I'm just playing around with this repository myself and was also interested in this question (so I'm not extensively familiar with the code). It'd certainly be better to have an official response here, but from what I can tell you should just need to modify the reconstruct method inside the HierVAE model.

    def reconstruct(self, batch):
        # I think these should match the output from the preprocess.py script
        graphs, tensors, _ = batch

        # Reformat as tensors (from numpy arrays?)
        tree_tensors, graph_tensors = tensors = make_cuda(tensors)

        # Encode batch of compounds
        root_vecs, tree_vecs, _, graph_vecs = self.encoder(tree_tensors, graph_tensors)

        # Modify the root_recs embeddings? (Not actually sure what's happening between these two steps)
        # But the output root_vecs here should be the latent embeddings as far as I can tell (so if you just return
        # these instead of running the next step, this should be what you want)
        root_vecs, root_kl = self.rsample(root_vecs, self.R_mean, self.R_var, perturb=False)

        # Convert the laten embedding(s) back into SMILES string(s)
        return self.decoder.decode((root_vecs, root_vecs, root_vecs), greedy=True, max_decode_step=150)

If you aren't sure how to get everything in the right format for the input to the reconstruct method, I wrote up a test case to read in a model from the checkpoint, take a given smiles string, encode it, and then decode it.

Again, I'm not 100% confident this is accurate, my attempted encode-decode process did not reproduce the same compound, so it's possible I'm misunderstanding something here.

# Imports / Arg Parser / Functions
# Copied from generate.py preprocess.py and / or hgraph/hgnn.py

from multiprocessing import Pool
import math, random, sys
import pickle
import argparse
from functools import partial
import torch
import numpy

from hgraph import *
import rdkit

def make_cuda(tensors):
    tree_tensors, graph_tensors = tensors
    make_tensor = lambda x: x if type(x) is torch.Tensor else torch.tensor(x)
    tree_tensors = [make_tensor(x).long() for x in tree_tensors[:-1]] + [tree_tensors[-1]]
    graph_tensors = [make_tensor(x).long() for x in graph_tensors[:-1]] + [graph_tensors[-1]]
    return tree_tensors, graph_tensors

def to_numpy(tensors):
    convert = lambda x : x.numpy() if type(x) is torch.Tensor else x
    a,b,c = tensors
    b = [convert(x) for x in b[0]], [convert(x) for x in b[1]]
    return a, b, c

def tensorize(mol_batch, vocab):
    x = MolGraph.tensorize(mol_batch, vocab, common_atom_vocab)
    return to_numpy(x)

parser = argparse.ArgumentParser()
parser.add_argument('--vocab', required=True)
parser.add_argument('--atom_vocab', default=common_atom_vocab)
parser.add_argument('--model', required=True)
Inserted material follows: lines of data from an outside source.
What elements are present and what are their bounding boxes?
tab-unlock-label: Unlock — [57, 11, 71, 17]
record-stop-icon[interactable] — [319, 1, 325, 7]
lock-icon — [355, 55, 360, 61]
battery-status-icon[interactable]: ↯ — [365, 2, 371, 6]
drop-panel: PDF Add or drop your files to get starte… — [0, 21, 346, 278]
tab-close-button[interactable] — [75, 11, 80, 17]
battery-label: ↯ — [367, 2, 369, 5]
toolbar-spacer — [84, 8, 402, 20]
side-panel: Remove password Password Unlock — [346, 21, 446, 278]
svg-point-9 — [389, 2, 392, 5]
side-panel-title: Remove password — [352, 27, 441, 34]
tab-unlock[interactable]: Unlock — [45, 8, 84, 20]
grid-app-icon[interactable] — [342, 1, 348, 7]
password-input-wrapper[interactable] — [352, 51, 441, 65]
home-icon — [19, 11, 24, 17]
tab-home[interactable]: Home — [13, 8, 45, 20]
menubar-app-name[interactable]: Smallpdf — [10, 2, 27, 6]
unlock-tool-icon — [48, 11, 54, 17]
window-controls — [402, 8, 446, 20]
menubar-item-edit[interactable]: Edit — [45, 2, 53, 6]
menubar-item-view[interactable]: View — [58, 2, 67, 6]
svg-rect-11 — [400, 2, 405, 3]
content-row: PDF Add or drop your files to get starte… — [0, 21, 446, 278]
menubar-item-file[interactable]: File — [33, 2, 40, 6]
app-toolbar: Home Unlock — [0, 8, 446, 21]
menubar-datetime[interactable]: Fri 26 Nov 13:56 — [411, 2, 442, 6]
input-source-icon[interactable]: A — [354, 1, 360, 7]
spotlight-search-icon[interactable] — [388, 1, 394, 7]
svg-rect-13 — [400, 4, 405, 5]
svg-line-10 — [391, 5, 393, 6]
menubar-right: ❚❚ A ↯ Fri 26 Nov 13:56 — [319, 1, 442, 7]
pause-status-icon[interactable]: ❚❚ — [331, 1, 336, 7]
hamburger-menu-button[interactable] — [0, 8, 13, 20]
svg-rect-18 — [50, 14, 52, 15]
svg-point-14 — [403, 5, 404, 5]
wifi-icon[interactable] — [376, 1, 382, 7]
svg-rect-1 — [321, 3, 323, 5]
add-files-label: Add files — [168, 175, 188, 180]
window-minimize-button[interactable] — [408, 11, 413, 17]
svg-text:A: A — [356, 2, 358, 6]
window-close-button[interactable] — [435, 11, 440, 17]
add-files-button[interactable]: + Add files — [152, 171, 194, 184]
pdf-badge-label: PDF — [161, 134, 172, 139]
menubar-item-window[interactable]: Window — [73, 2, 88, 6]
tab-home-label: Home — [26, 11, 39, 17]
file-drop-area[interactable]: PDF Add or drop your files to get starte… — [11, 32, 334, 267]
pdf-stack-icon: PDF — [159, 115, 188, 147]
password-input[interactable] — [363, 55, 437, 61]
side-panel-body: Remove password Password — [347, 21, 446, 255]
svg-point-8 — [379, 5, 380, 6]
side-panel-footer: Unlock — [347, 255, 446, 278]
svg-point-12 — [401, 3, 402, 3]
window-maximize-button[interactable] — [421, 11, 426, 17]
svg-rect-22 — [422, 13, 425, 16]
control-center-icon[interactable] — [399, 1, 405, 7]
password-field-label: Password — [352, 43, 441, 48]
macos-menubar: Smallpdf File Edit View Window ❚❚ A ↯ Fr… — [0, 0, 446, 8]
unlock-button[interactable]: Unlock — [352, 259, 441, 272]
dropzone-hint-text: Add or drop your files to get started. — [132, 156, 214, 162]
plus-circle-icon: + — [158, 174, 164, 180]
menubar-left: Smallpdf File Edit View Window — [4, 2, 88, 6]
parser.add_argument('--seed', type=int, default=7)
parser.add_argument('--nsample', type=int, default=10000)

parser.add_argument('--rnn_type', type=str, default='LSTM')
parser.add_argument('--hidden_size', type=int, default=250)
parser.add_argument('--embed_size', type=int, default=250)
parser.add_argument('--batch_size', type=int, default=50)
parser.add_argument('--latent_size', type=int, default=32)
parser.add_argument('--depthT', type=int, default=15)
parser.add_argument('--depthG', type=int, default=15)
parser.add_argument('--diterT', type=int, default=1)
parser.add_argument('--diterG', type=int, default=3)
parser.add_argument('--dropout', type=float, default=0.0)

args = parser.parse_args()

# Parse Vocabuary File
vocab = [x.strip("\r\n ").split() for x in open(args.vocab)]
args.vocab = PairVocab(vocab)

# Test Compound to reconstruct
smiles = ['C=Cc1cccc(C(=O)N2CC(c3ccc(F)cc3)C(C)(C)C2)c1']

print("\nINPUT SMILES: {0}\n".format(" ".join(smiles)))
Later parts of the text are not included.